En quelques années, le recours régulier aux moyens de télécommunication audiovisuelle s’est ancré dans nos pratiques quotidiennes. Face aux restrictions induites par la crise sanitaire, la visioconférence est devenue une solution évidente pour mener entretiens et réunions, en entreprise comme dans la vie privée. Après une période de latence judiciaire, l’épidémie de la covid-19 a nécessité une adaptation des pratiques pénales en juridiction.
L’ordonnance n° 2020-1401 du 18 novembre 2020 relative à l’adaptation des règles applicables aux juridictions statuant en matière pénale a ainsi favorisé le recours régulier aux moyens de télécommunication audiovisuelle. Cet aménagement pose problème du point de vue de la garantie des libertés et de la conformité à la constitution.
Recours à la télécommunication audiovisuelle devant les juridictions
Par une ordonnance en date du 25 mars 2020, le Gouvernement a autorisé le recours à la visioconférence en matière judiciaire. Le but était de contourner les difficultés posées par la crise sanitaire. Le 18 novembre 2020, une nouvelle ordonnance a étendu l’utilisation des télécommunications audiovisuelles devant l’ensemble des juridictions pénales. Le texte permettait au juge des libertés et de la détention d’y avoir recours sans l’accord de la personne entendue. Le législateur a d’ailleurs souhaité aller plus loin avec le projet de loi d’accélération et de simplification de l’action publique. Ce dernier texte propose la même solution dans le but d’éviter l’extraction des détenus. En effet, cela permet de faciliter et d’accélérer les audiences.

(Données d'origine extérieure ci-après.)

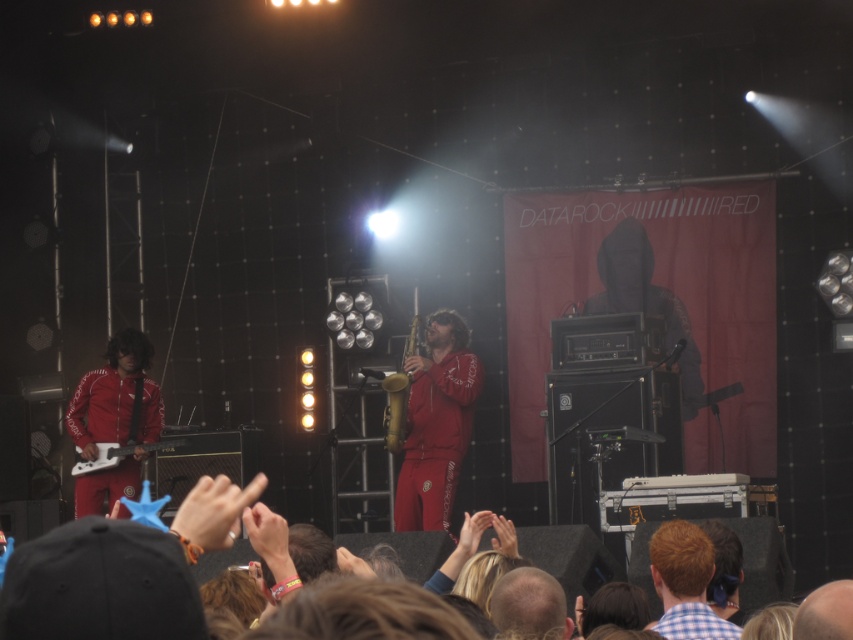 You are a photographer at the concert venue and want to capture a photo where both the matte red tracksuit at center and the checkered fabric shirt at lower center are visible. Based on their sizes in the image, which one might appear larger in the final photo?

The matte red tracksuit at center appears larger in the final photo because it is taller than the checkered fabric shirt at lower center.

You are a photographer at the concert venue and want to capture a photo of both the matte red tracksuit at center and the gold brass saxophone at center. Which object should you focus on first if you want to ensure both are in the frame?

The matte red tracksuit at center is taller than the gold brass saxophone at center, so you should focus on the taller object first to ensure proper framing.

You are a stagehand who needs to move a 40 cm wide equipment box between the matte red tracksuit at center and the gold brass saxophone at center. Can you fit the box between them without touching either?

The distance between the matte red tracksuit at center and the gold brass saxophone at center is 35.88 centimeters. Since the equipment box is 40 cm wide, it cannot fit between them without overlapping. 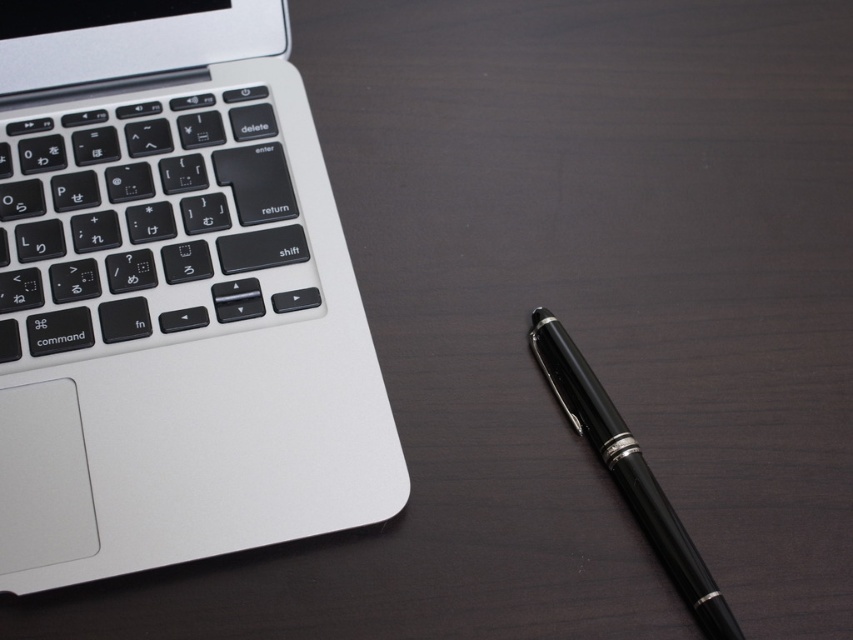 You are organizing a workspace and need to place both the sleek silver laptop at upper left and the black polished pen at lower right on a narrow shelf. The shelf can only accommodate items that are no wider than the pen. Can both items fit side by side on the shelf?

The sleek silver laptop at upper left is wider than the black polished pen at lower right. Since the shelf can only accommodate items no wider than the pen, the laptop is too wide to fit. Therefore, both items cannot fit side by side on the shelf.

You are trying to reach for the sleek silver laptop at upper left and the black matte keyboard at left. Which one can you grab first without moving your hand?

The sleek silver laptop at upper left is closer to the viewer than the black matte keyboard at left, so you can grab it first without moving your hand.

In the scene shown: You are trying to place a smartphone between the sleek silver laptop at upper left and the black matte keyboard at left. Given that the smartphone is 7 cm wide, can it fit in the space between them?

The sleek silver laptop at upper left is wider than the black matte keyboard at left. However, the exact width difference isn t specified, so it s impossible to determine if the 7 cm smartphone will fit between them based on the provided information. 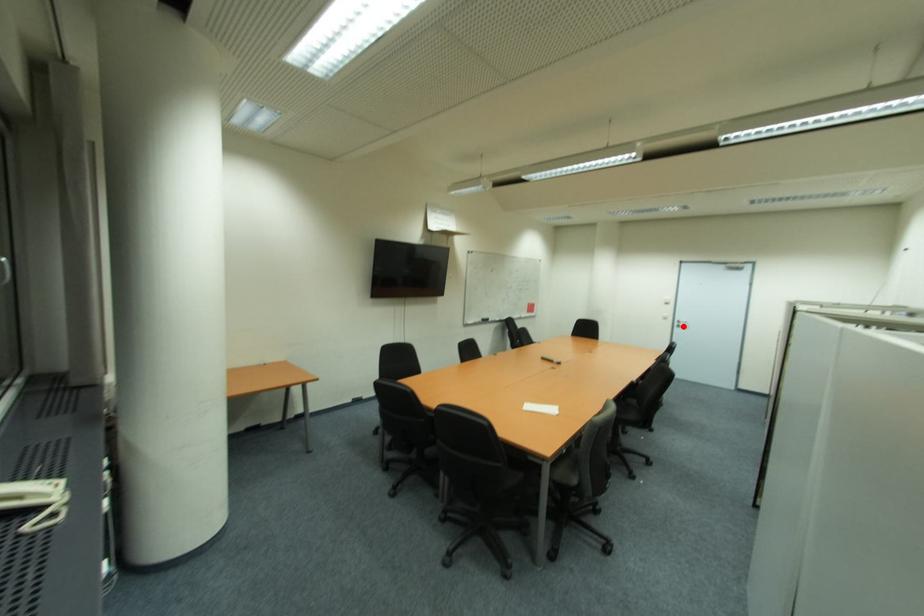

Soucieux du risque de dérives plusieurs syndicats et associations ont déposé un référé-liberté contre l’ordonnance du 18 novembre 2020. Il s’agit du syndicat des avocats de France, celui de la magistrature et de l’association pour la défense des droits des détenus. Avocats et magistrats rappellent que le fait de comparaître physiquement devant les instances judiciaires assure :
- le respect des droits de la défense
- un procès équitable.
À l’inverse, le recours à la comparution par visioconférence est vu comme une contrainte au fonctionnement de la justice.
Conformité face à la constitution
La question de la constitutionnalité du recours à la visioconférence a été soulevée plusieurs fois. Cette audition à distance, garantit-elle le respect des droits de la défense et le droit pour tout détenu de voir sa situation traitée dans le respect des règles de compétences et de procédures ? Le Conseil constitutionnel doit ainsi arbitrer entre le maintien du fonctionnement de la justice dans un contexte d’épidémie et la protection des droits de la défense.
Dans une décision du 15 janvier 2021, le Conseil constitutionnel reconnaît la possibilité d’avoir recours à la visioconférence sans le consentement des parties devant les juridictions pénales autres que criminelles. Il considère que cette adaptation des procédures pénales :
- trouve son sens dans le maintien d’une valeur constitutionnelle de protection de la santé dans un contexte de crise sanitaire,
- tout en répondant au principe de continuité du fonctionnement de la justice.
Toutefois, le Conseil rappelle qu’il faut veiller aux garanties du procès. Le contrôle du recours à la télécommunication doit être renforcé afin de préserver autant que possible la présentation physique devant un juge et les garanties que cela présente pour la défense.
Position du Conseil d’État
Par une décision du 27 novembre 2020, le Conseil d’État suspend la possibilité de recourir à la visioconférence lors des audiences devant les cours d’assises et les cours criminelles. En effet, l’oralité des débats devant le juge tient une place spécifique dans les droits de la défense, notamment devant la gravité des peines encourues.
Saisi d’une nouvelle demande, le juge des référés du Conseil d’État suspend l’article 2 de l’ordonnance dans une décision du 12 février 2021. Le juge rappelle son attachement au procès équitable et aux droits des personnes physiques parties au procès devant les juridictions pénales. La faculté de pouvoir avoir recours à la visioconférence sans qu’il soit subordonné à des conditions légales ou encadrer par des critères précis porte une atteinte grave aux droits de la défense. L’adaptation du fonctionnement de la justice est certes nécessaire durant la crise sanitaire. Mais ces mesures doivent rester exceptionnelles et ne pas être décidées arbitrairement. Un juste équilibre doit être maintenu entre la sécurité sanitaire et la garantie des libertés.